Hospitality is in a right state at the moment, what with the seemingly never-ending shitshow of rising rents and rates, extortionate VAT, higher staffing, produce and utility costs, and all those other well-documented socioeconomic pressures (don’t mention the Bre*it word, please). So the last thing those of us who work in this beleaguered industry need right now is to be kicked in the proverbials by the very people we rely on perhaps more than anyone. And, yes, by that I mean you, our lovely customers. So here is some advice on how to avoid infuriating your serving staff.
Turn up …
Pre-Covid, most restaurants didn’t have the balls to take card details or charge for late cancellations and no-shows, but that’s all changed now (thank God). If you buy a ticket to the football or a gig, say, you’ll be out of pocket if you can’t be arsed to turn up. Why should restaurants be any different? What’s more, even if we have charged you a cancellation fee, remember that we’ve still lost out on drink sales and service charge.
… and turn up on time
You’d be surprised how many people seem oblivious to the fact that a restaurant is a business, just like any other. If you’ve booked dinner for 7pm and show up half an hour late, don’t be surprised or, worse, turn all bolshie on us when we try to bum-rush you out of the door at 9pm. We’ve got another booking for that table, and sod’s law dictates that they will show up on time.
Don’t stick your chewing gum under the table
Yes, really. You’d hope that people would have grown out of this by the time they leave secondary school, but I’ve never, ever worked a floor – even Michelin-starred ones – where I haven’t had to scrape used gum off the underside of tables on an almost daily basis. Why can’t you just ask me for a tissue or, better still, put the offending object in the bin yourself? You wouldn’t do it at home (hopefully), so don’t do it at my place of work, either.
Speak up if something’s wrong …
As in all walks of life, stuff sometimes just goes wrong (though whether that’s our fault or yours is often up for debate), so don’t smile meekly and mumble “fine” when we ask if everything’s OK. Hospitality folk are people-pleasers, otherwise there’s no way we’d be in this godforsaken game, and we’re more than happy to do our best to put things right. Plus, you never know: you may even get a free dish or glass of wine on us (or on our boss, but don’t tell).
… and don’t go online to complain
Don’t keep stumm on the night only to log on to TripAdvisor three months down the line, usually after you’ve had one too many, to give us a one-star review and whinge about a dish that’s not even on the sodding menu any more.

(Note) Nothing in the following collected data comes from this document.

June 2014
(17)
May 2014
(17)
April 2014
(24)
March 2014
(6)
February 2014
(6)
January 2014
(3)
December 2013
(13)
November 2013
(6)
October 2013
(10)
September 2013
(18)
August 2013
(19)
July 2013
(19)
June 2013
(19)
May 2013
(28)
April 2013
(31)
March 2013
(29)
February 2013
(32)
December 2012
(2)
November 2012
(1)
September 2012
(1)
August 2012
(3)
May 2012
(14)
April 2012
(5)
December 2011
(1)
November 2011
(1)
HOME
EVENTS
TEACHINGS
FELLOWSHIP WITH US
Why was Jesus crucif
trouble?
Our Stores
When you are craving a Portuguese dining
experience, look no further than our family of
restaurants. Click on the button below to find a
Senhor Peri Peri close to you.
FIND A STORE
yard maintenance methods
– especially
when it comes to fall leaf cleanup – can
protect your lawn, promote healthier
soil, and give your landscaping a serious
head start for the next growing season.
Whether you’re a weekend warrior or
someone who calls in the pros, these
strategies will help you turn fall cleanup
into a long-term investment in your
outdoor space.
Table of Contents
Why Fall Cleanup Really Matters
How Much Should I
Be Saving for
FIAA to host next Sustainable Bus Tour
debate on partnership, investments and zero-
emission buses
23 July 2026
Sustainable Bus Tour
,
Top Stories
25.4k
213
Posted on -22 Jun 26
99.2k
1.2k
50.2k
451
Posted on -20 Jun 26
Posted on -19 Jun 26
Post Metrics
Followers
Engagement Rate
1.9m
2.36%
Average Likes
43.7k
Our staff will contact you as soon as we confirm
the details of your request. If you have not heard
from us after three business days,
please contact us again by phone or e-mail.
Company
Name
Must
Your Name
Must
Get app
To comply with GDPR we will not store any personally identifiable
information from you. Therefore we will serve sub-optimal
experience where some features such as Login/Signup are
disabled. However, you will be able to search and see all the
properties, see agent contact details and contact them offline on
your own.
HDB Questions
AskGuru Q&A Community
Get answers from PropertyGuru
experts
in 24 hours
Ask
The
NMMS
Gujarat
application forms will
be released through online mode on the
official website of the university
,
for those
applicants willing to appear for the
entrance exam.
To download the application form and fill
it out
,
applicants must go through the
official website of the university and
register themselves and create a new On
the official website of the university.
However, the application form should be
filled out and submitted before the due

Be clear about dietary needs
AKA work on your communication skills. There’s a reason we ask “Any dietaries?” when people book (we don’t want you to die on us, because that’s not the best look for either of us), not least because we don’t have a magical endless larder that can miraculously cater to every need. Much as you’d never dream of going to a vegetarian restaurant and asking them to cook you a steak, don’t expect us to be able to come up with a bespoke vegan, gluten-free, pulse-intolerant, mushroom-averse meal at the drop of a hat.
Stand by your request
If, say, you’ve asked for your steak well done, don’t blame the chef when it turns out to be a bit, well, tough. That’s 100% on you.
Leave the clearing-up to me
Believe it or not, there’s an art to clearing a table that can get thrown out of whack if, for example, you hand me your empty plates or pile everyone’s dirty cutlery on the same platter. Yes, I know you’re trying to help, bless, but you’re actually doing the opposite.
Don’t dissect the bill at the table
Few things are more excruciating than listening to grown adults quibble over how many olives, slices of bread or whatever each of them ate, then argue the toss about their fair share of the bill. Stop it already. You’re embarrassing yourself. And me. (See also larger groups who can’t just split it and sort things out between themselves later, instead of wasting their time and mine doing complex mathematical calculations on the spot, often while tipsy.)
Above all, don’t be rude
I will never understand why some people apparently think the best way of getting what they want is to be downright obnoxious. If you’re disrespectful, raise your voice or treat me like your servant, do you honestly expect me to go out of my way to make sure you have a good time?